Do you have a love/hate relationship with your mouthwash? The minty fresh breath that you get as soon as you gargle and rinse is satisfying and refreshing, but, what if your minty fresh mouth starts to burn?
These mouthwash basics will help you choose what works best for you and your grin!
Types of mouthwashes:
- Cosmetic mouth rinses or mouthwashes may control bad breath and leave behind a pleasant taste, but they have no chemical or biological function beyond their temporary benefit. They do help dislodge food debris stuck in teeth if you swish it around, which can help reduce the risk of tooth decay. If a product doesn’t kill bacteria associated with bad breath though, then its benefit is considered to be solely cosmetic.
- Therapeutic mouthwashes or rinses are available over the counter and by prescription depending on the formulation. These can help reduce or control plaque, gingivitis, bad breath, and can help prevent tooth decay. They may be called antiseptic, anti-plaque, anti-gingivitis, or anti-cavity depending on their focus.

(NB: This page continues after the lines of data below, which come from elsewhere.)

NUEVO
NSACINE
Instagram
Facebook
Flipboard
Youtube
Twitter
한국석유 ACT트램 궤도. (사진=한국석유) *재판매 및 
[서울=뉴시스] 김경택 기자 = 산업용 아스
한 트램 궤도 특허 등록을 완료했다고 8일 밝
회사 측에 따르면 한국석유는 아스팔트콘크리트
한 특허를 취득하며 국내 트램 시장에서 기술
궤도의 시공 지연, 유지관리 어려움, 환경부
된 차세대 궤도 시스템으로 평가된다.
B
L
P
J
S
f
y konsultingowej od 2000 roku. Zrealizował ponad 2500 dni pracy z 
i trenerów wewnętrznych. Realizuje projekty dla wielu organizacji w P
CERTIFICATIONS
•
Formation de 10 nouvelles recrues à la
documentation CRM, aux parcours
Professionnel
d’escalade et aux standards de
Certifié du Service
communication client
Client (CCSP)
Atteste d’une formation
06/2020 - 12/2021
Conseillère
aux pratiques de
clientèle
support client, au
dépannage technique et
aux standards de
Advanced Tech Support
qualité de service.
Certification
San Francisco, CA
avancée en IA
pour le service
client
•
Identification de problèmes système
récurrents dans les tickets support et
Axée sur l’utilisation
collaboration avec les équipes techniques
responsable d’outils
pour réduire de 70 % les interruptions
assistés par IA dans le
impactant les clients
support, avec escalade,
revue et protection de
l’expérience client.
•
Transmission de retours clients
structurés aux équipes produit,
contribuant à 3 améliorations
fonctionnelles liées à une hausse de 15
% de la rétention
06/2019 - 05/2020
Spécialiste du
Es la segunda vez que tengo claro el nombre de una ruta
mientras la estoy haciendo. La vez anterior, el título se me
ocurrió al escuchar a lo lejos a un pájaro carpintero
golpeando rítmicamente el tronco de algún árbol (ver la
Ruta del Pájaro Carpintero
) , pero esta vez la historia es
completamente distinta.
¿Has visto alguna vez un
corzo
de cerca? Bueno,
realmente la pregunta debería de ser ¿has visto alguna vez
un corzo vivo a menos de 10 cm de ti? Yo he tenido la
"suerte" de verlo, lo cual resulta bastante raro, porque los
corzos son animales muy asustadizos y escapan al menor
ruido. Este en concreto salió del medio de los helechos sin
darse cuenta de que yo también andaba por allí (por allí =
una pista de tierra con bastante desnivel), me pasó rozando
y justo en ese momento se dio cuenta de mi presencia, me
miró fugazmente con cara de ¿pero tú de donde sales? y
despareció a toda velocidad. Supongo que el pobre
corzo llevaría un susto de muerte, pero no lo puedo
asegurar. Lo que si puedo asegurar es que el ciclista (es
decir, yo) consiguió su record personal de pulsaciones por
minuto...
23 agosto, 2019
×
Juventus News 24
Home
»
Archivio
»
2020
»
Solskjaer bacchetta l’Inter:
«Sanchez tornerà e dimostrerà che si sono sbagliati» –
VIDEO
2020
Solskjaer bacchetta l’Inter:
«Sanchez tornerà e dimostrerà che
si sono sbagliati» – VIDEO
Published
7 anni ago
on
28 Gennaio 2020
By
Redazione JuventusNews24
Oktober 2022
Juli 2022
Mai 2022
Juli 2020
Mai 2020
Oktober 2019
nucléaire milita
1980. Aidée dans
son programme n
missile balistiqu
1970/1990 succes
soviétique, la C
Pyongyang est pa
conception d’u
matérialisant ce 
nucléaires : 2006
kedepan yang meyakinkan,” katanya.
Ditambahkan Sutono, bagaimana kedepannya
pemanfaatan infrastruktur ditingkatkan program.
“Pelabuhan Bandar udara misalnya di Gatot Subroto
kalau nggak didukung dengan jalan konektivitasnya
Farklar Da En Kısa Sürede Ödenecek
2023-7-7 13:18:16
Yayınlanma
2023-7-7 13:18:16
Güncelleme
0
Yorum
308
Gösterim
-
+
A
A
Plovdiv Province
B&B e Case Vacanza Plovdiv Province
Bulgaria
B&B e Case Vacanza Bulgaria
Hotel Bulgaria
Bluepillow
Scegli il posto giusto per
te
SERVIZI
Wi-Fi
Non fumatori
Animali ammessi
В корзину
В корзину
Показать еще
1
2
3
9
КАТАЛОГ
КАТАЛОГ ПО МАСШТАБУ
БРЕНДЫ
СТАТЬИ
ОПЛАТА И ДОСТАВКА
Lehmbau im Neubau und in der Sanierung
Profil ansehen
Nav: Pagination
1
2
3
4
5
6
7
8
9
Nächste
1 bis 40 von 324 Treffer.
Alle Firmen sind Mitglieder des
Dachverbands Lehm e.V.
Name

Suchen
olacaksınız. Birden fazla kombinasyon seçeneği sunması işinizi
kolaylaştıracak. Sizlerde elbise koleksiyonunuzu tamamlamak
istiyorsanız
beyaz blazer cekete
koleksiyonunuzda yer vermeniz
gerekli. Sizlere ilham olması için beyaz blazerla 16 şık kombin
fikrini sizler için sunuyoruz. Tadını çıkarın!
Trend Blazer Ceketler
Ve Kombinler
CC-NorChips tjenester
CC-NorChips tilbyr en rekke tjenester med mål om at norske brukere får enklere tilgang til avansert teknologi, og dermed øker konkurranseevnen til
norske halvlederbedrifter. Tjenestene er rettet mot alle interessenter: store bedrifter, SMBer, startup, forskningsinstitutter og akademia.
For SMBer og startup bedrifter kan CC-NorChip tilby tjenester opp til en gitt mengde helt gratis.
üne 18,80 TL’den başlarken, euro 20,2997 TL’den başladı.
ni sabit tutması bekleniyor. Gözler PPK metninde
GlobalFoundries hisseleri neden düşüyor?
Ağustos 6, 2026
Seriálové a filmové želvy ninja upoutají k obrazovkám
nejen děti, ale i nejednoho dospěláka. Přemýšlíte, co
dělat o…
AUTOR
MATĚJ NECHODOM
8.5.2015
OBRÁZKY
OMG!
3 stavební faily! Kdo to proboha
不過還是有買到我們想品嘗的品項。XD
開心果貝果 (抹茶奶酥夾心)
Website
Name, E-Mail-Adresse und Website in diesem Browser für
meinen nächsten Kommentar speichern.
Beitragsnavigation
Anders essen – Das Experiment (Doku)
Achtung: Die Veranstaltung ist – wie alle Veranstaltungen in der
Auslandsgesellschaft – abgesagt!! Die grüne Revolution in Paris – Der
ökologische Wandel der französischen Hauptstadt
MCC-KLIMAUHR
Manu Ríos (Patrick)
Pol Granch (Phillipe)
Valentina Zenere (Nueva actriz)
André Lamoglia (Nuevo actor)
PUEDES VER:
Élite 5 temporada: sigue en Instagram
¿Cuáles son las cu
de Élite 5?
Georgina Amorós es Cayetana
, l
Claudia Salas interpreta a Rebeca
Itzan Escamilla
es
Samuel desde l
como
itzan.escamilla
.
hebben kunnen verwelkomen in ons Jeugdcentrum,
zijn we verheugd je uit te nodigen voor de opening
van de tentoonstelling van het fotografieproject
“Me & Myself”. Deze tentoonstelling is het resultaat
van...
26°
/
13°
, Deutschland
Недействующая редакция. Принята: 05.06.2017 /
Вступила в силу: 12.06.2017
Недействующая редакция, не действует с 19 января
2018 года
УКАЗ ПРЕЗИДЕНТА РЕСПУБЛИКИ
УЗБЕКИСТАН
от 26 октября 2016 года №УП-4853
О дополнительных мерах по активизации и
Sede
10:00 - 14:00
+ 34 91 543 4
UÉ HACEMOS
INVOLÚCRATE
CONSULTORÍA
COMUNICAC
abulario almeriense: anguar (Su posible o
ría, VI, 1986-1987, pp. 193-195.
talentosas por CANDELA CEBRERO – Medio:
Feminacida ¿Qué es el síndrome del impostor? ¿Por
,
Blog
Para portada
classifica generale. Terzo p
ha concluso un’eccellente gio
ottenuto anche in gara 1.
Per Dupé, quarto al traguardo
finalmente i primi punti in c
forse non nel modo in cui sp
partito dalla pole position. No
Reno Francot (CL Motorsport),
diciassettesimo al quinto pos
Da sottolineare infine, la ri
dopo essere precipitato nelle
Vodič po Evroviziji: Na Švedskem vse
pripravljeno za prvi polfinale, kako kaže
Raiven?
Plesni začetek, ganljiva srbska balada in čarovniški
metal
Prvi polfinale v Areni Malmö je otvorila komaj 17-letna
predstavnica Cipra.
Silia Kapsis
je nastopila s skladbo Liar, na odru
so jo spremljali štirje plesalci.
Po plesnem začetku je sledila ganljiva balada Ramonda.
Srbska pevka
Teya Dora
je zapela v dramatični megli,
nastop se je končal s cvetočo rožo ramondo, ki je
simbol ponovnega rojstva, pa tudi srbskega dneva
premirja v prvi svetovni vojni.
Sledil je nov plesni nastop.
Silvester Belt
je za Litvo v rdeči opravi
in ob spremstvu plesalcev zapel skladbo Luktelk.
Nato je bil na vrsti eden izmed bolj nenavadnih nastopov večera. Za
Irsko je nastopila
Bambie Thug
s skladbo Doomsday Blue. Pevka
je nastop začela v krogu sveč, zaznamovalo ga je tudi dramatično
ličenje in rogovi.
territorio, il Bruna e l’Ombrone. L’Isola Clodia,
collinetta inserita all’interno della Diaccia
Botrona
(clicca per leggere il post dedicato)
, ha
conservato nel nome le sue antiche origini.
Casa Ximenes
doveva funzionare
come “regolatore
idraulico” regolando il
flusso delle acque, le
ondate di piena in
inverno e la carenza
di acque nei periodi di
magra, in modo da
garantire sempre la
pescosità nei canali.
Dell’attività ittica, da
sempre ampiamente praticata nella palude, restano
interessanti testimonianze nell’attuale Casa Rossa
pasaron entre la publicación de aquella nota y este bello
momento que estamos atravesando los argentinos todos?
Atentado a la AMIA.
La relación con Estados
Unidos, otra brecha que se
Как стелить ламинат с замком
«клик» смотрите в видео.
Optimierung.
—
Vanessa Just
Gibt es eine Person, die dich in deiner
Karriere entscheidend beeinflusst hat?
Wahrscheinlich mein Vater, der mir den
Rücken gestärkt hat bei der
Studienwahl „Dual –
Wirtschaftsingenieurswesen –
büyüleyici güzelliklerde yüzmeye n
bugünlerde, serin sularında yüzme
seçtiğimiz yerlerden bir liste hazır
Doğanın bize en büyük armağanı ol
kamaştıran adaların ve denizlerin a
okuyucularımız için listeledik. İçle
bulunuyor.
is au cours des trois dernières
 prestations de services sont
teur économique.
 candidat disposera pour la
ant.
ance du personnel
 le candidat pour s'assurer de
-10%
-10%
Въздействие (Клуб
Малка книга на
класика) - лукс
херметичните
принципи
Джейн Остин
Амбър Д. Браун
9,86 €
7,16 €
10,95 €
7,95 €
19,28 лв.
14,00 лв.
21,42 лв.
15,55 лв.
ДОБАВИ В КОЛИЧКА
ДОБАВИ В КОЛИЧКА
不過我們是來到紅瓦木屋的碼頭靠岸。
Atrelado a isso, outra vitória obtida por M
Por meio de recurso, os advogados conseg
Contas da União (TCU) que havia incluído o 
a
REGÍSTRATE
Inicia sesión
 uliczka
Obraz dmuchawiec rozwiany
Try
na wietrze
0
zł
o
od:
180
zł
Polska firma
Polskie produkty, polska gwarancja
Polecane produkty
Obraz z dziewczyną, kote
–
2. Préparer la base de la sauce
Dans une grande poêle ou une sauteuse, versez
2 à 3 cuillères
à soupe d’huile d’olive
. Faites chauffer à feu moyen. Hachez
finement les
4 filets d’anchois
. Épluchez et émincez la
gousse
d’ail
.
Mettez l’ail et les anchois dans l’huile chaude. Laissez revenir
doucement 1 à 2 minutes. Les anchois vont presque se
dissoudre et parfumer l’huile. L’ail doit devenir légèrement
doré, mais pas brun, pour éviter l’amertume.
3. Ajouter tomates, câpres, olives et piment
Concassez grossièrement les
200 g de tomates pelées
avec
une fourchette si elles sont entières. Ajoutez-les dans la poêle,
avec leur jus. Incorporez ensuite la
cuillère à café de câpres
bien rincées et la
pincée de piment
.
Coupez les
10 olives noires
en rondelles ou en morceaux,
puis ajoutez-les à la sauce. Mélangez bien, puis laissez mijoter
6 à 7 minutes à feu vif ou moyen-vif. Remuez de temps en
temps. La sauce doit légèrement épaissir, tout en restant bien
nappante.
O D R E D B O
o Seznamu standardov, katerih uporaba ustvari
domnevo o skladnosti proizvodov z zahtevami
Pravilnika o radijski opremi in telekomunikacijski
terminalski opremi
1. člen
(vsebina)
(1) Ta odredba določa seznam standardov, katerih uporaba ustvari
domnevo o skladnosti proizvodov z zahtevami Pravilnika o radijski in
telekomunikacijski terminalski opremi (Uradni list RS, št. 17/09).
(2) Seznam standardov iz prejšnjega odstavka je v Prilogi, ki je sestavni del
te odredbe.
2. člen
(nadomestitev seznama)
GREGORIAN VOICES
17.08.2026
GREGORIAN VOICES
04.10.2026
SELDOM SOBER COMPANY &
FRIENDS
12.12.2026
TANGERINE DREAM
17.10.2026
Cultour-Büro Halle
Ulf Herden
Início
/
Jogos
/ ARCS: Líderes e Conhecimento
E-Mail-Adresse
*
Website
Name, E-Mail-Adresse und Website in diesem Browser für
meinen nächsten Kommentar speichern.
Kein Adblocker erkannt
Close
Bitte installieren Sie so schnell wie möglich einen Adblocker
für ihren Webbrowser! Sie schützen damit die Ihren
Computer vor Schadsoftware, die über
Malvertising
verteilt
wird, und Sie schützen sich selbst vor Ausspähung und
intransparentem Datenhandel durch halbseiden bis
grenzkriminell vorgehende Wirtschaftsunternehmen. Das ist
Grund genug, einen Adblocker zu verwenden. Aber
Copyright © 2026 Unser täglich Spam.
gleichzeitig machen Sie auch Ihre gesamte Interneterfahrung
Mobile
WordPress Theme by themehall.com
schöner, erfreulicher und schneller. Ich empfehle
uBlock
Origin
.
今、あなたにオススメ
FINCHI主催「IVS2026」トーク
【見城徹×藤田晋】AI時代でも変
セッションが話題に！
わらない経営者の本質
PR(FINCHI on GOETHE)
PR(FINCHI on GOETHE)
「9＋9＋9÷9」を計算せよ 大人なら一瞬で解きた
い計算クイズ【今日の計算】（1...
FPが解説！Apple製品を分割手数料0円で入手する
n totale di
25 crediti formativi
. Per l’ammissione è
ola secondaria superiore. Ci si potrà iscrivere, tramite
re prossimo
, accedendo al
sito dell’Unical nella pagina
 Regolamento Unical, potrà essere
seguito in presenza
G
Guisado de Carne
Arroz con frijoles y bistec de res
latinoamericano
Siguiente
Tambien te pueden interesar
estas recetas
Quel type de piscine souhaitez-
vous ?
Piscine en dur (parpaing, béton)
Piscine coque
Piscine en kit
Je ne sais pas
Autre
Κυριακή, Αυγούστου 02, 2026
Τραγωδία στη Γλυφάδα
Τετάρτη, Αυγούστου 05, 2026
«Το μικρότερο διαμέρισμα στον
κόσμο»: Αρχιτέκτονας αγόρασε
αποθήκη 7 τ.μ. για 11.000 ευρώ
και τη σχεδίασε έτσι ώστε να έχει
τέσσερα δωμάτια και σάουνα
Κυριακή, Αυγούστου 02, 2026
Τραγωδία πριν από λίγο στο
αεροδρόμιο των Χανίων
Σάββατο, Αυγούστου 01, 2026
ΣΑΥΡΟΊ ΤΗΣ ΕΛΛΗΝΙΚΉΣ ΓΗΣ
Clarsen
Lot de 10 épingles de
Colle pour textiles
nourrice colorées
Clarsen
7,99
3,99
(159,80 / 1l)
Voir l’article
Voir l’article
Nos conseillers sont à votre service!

Most anti-plaque and anti-cavity mouth rinses can usually be purchased over the counter but some prescription strength fluoride, anti-cavity rinses or anti-bacterial products like chlorhexidine, require a prescription.
Now that you understand the basics of mouthwash, we can dive deeper into what causes them to burn.
Blame one or more of these culprits:
Menthol is in toothpaste, gum — and of course — mouthwash, and is sourced as an oil primarily from peppermint. This gives it a strong, minty flavor and makes your mouth tingly and cold. Rinses with high levels of menthol are likely to sting the most. Menthol is used in dental products because it is an antimicrobial, meaning it kills bacteria and stops their growth.
Alcohol is a common component in commercial rinses. Alcohol has the ability to kill germs, but mouthwash doesn’t contain enough alcohol for that to happen. Instead, alcohol is there to act as a vehicle for other ingredients. It can also dry out the mouth. Some mouth rinses contain high levels of alcohol — ranging from 18% to 26%. This may produce a burning sensation in the cheeks, teeth, and gums.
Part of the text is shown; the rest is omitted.